A breakthrough in synthetic biology has opened the door to a new way of treating incurable illnesses such as cancer and Ebola, and could shed light on the origins of life or even the possibility of extraterrestrial life on other planets.
For the first time, researchers have made synthetic enzymes – the vital ingredients needed for life – from artificial genetic material that does not exist outside the laboratory. The milestone could soon lead to new ways of developing drugs and medical treatments.
The findings are the latest in the field of synthetic biology, which attempts to create new biological molecules and even novel life-forms capable of carrying out a range of important medical and industrial functions, from manufacturing pharmaceuticals to detoxifying polluted land.
“Synthetic biology is delivering some truly amazing advances that promise to change the way we understand and treat disease,” said Professor Peter Maxwell, chair of the cellular medicine board of the Medical Research Council (MRC), which funded the study.
“The UK excels in this field and this latest advance offers the tantalising prospect of using designer biological parts as a starting point for an entirely new class of therapies and diagnostic tools that are more effective and have a longer shelf-life,” Professor Maxwell said.
The discovery, by scientists at the MRC Laboratory of Molecular Biology in Cambridge, also widens the scope for finding extraterrestrial life-forms on other planets based on completely different biochemistry to that used by life on Earth.
“When we look for life elsewhere, either in the Solar System or on exoplanets beyond, this discovery means that we may have to widen the boundaries of the conditions where we think life may exist,” said Philipp Holliger, who led the MRC research team.
“It expands the chemical range that one can envisage life living in. It would potentially widen the number of exoplanets that one could consider would be hospitable for some form of life,” Dr Holliger said.
Alex Taylor, the lead author of the study, said: “The [discovery] raises the possibility that, if there is life on other planets, it may have sprung up from an entirely different set of molecules, and it widens the possible number of planets that might be able to host life.”
The synthetic enzymes were able to cut and paste pieces of artificial genetic material known as “XNA”, which does not exist in nature. XNA is able to store and replicate genetic information, just like its two natural equivalents DNA and RNA, and was synthesise in Dr Holliger’s lab three years ago.
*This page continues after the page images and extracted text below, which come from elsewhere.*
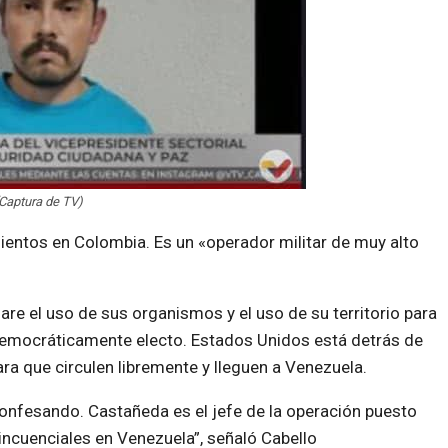
Captura de TV)
entos en Colombia. Es un «operador militar de muy alto
re el uso de sus organismos y el uso de su territorio para
 democráticamente electo. Estados Unidos está detrás de
a que circulen libremente y lleguen a Venezuela.
confesando. Castañeda es el jefe de la operación puesto
lincuenciales en Venezuela”, señaló Cabello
The enzymes were themselves made from folded strands of XNA molecules. This extra enzymatic property of the artificial genetic material mimics the natural RNA enzymes found in many organisms, including humans, the scientists said.
“Until recently, it was thought that DNA and RNA were the only molecules that could store genetic information and, together with proteins, the only biomolecules able to form enzymes,” Dr Holliger said.
“Our work suggests that, in principle, there are a number of possible alternatives to nature’s molecules that will support the catalytic processes required for life. Life’s ‘choice’ of RNA and DNA may just be an accident of prehistory chemistry,” he said.
The “XNAzymes” carried out simple enzymatic reactions like cutting and joining RNA strands in a test tube. They were also able to join XNA strands together, which represents one of the first steps in creating a replicating biological system, Dr Holliger said.
The technology could be developed to make drugs that can block cancer-causing genes or bind to the RNA of viruses such as Ebola or HIV.
“It may be possible to design therapeutic XNA molecules that can cleave to an oncogene [cancer gene] or to viral RNA, and because XNA does not exist in nature it will not be broken down quite so fast as DNA or RNA which means it will work for longer,” Dr Holliger said.
“Our XNAs are chemically extremely robust and, because they do not occur in nature, they are not recognised by the body’s natural degrading enzymes. This might make them an attractive candidate for long-lasting treatments that can disrupt disease-related RNA,” he said.